Filing bankruptcy: Chapter 13 basics
On behalf of The Rollins Law Firm posted in Chapter 13 on Friday, May 17, 2013.
When someone is overwhelmed by debt and trying to decide if they should file bankruptcy, they may not know if they should file Chapter 7 or Chapter 13. Chapter 7 bankruptcy is quickly resolved, the proverbial slate is wiped clean, and consumers have a fresh start. On the other hand, Chapter 13 bankruptcy can take from three to five years to discharge. However, consumers can keep their homes and work out a plan to catch up on delinquent payments.
A bankruptcy trustee will review debts and place them in a certain priority. Some will need to be paid in full as soon as possible, such as taxes, spousal support and child support. Consumers will need to prove they can afford to keep their residence and vehicle.

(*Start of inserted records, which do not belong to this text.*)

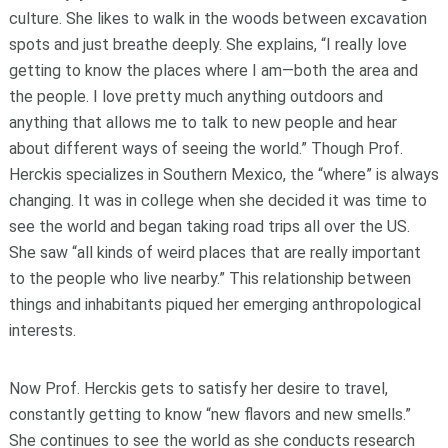
culture. She likes to walk in the woods between excavation
spots and just breathe deeply. She explains, “I really love
getting to know the places where I am—both the area and
the people. I love pretty much anything outdoors and
anything that allows me to talk to new people and hear
about different ways of seeing the world.” Though Prof.
Herckis specializes in Southern Mexico, the “where” is always
changing. It was in college when she decided it was time to
see the world and began taking road trips all over the US.
She saw “all kinds of weird places that are really important
to the people who live nearby.” This relationship between
things and inhabitants piqued her emerging anthropological
interests.
Now Prof. Herckis gets to satisfy her desire to travel,
constantly getting to know “new flavors and new smells.”
She continues to see the world as she conducts research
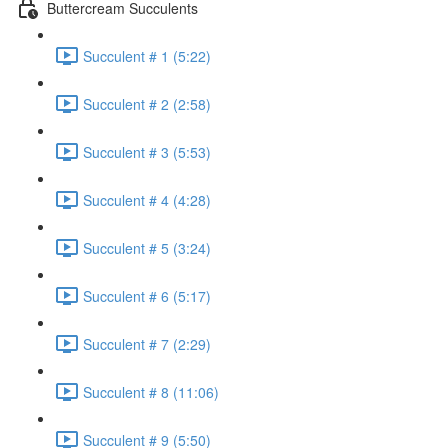
Buttercream Succulents
Succulent # 1 (5:22)
Succulent # 2 (2:58)
Succulent # 3 (5:53)
Succulent # 4 (4:28)
Succulent # 5 (3:24)
Succulent # 6 (5:17)
Succulent # 7 (2:29)
Succulent # 8 (11:06)
Succulent # 9 (5:50)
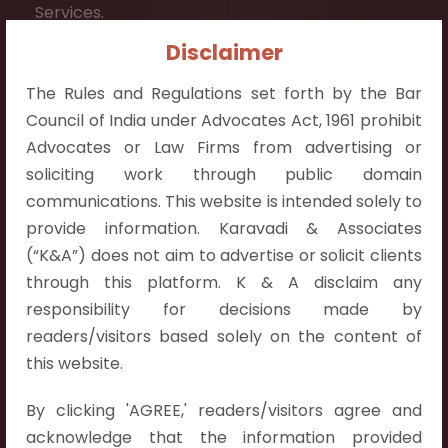
Services.
Disclaimer
Contact Info:
+91 9052538538
The Rules and Regulations set forth by the Bar
Council of India under Advocates Act, 1961 prohibit
Advocates or Law Firms from advertising or
soliciting work through public domain
communications. This website is intended solely to
Contact Info
provide information. Karavadi & Associates
(“K&A”) does not aim to advertise or solicit clients
Hyderabad:
through this platform. K & A disclaim any
First Floor, Pooja Residency,
responsibility for decisions made by
Plot No.C-8,
readers/visitors based solely on the content of
Westend Meadows Road,
this website.
Behind Power Welfare Society,
Kokapet, Narsingi, Hyderabad,
By clicking 'AGREE,' readers/visitors agree and
Telangana 500075.
acknowledge that the information provided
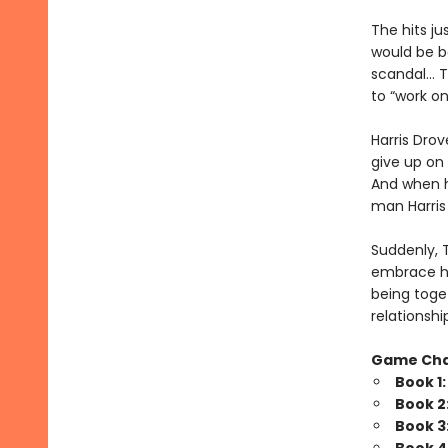
The hits j
would be b
scandal… Tr
to “work o
Harris Drov
give up on 
And when he
man Harris 
Suddenly, 
embrace his
being toget
relationshi
Game Ch
Book 1
Book 2
Book 3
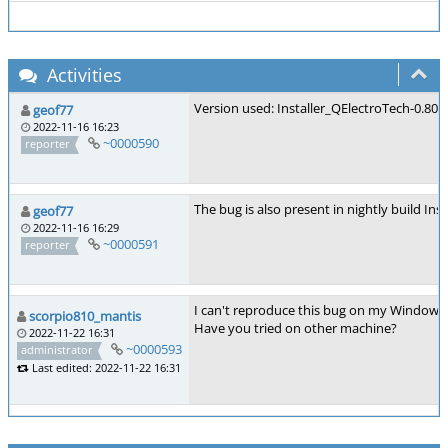
Activities
Version used: Installer_QElectroTech-0.8
geof77
2022-11-16 16:23
~0000590
reporter
The bug is also present in nightly build I
geof77
2022-11-16 16:29
~0000591
reporter
I can't reproduce this bug on my Windows 
scorpio810_mantis
Have you tried on other machine?
2022-11-22 16:31
~0000593
administrator
Last edited: 2022-11-22 16:31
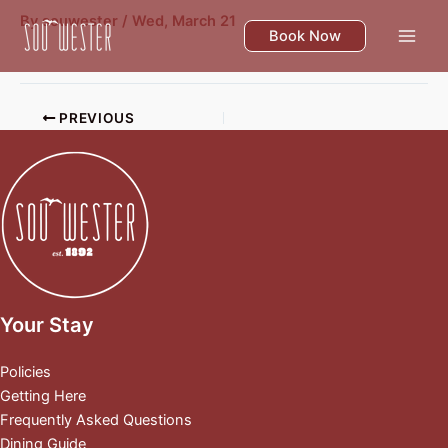
Skip
By
souwester
/
Wed, March 21
to
Book Now
content
PREVIOUS
Your Stay
Policies
Getting Here
Frequently Asked Questions
Dining Guide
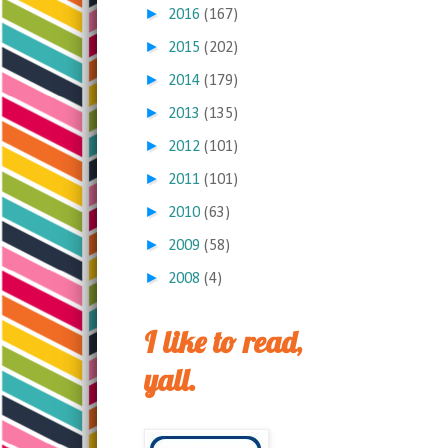
►
2016
(167)
►
2015
(202)
►
2014
(179)
►
2013
(135)
►
2012
(101)
►
2011
(101)
►
2010
(63)
►
2009
(58)
►
2008
(4)
I like to read,
yall.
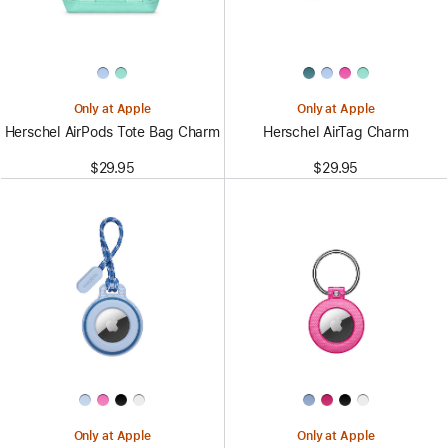
Only at Apple
Only at Apple
Herschel AirPods Tote Bag Charm
Herschel AirTag Charm
$29.95
$29.95
Only at Apple
Only at Apple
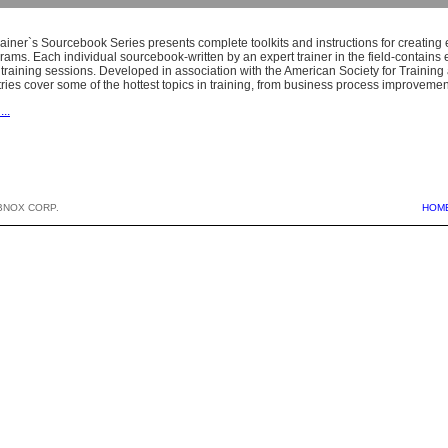
iner`s Sourcebook Series presents complete toolkits and instructions for creating e
grams. Each individual sourcebook-written by an expert trainer in the field-contain
training sessions. Developed in association with the American Society for Training
ries cover some of the hottest topics in training, from business process improveme
...
BNOX CORP.
HOM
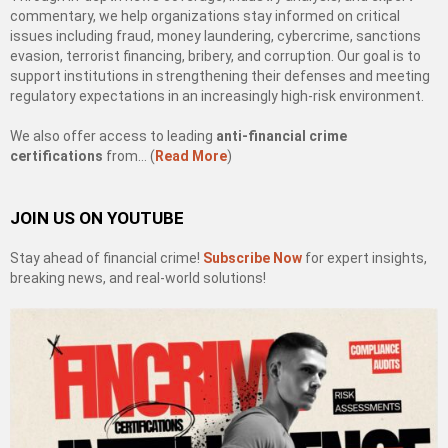
commentary, we help organizations stay informed on critical
issues including fraud, money laundering, cybercrime, sanctions
evasion, terrorist financing, bribery, and corruption. Our goal is to
support institutions in strengthening their defenses and meeting
regulatory expectations in an increasingly high-risk environment.
We also offer access to leading
anti-financial crime
certifications
from… (
Read More
)
JOIN US ON YOUTUBE
Stay ahead of financial crime!
Subscribe Now
for expert insights,
breaking news, and real-world solutions!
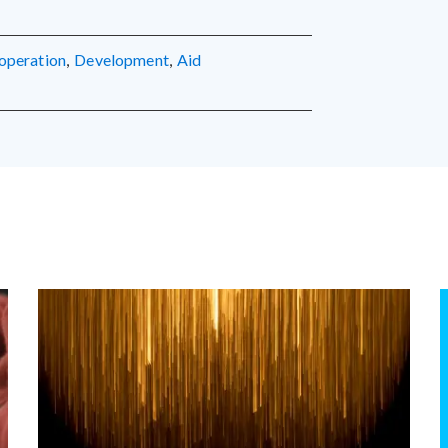
operation
,
development
,
aid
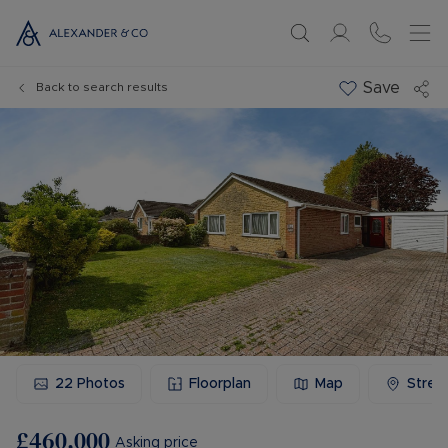
Save
Back to search results
22
Photos
Floorplan
Map
Stree
£460,000
Asking price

The trustee will also handle unsecured debts for clients. One trustee observed that most clients don't need to repay credit card debt, although in some cases, they could be ordered to pay back the loans in full. The consumer will pay a monthly amount to the trustee who will then distribute it to any creditors.
The amount a client has each month depends on a number of factors, such as federal laws, state laws, marital status and the types of assets. People must put themselves on a very strict budget and find it can be tough to stick with it for five years. However, if an emergency comes up, the trustee will help clients catch up on payments. The trustee also indicated that clients can still buy homes or cars, but they might pay a higher interest rate.
Someone who is trying to decide if they should file bankruptcy might not realize their options. A bankruptcy lawyer might be able to clarify the differences between Chapter 7 and Chapter 13 and help clients come up with a plan of action.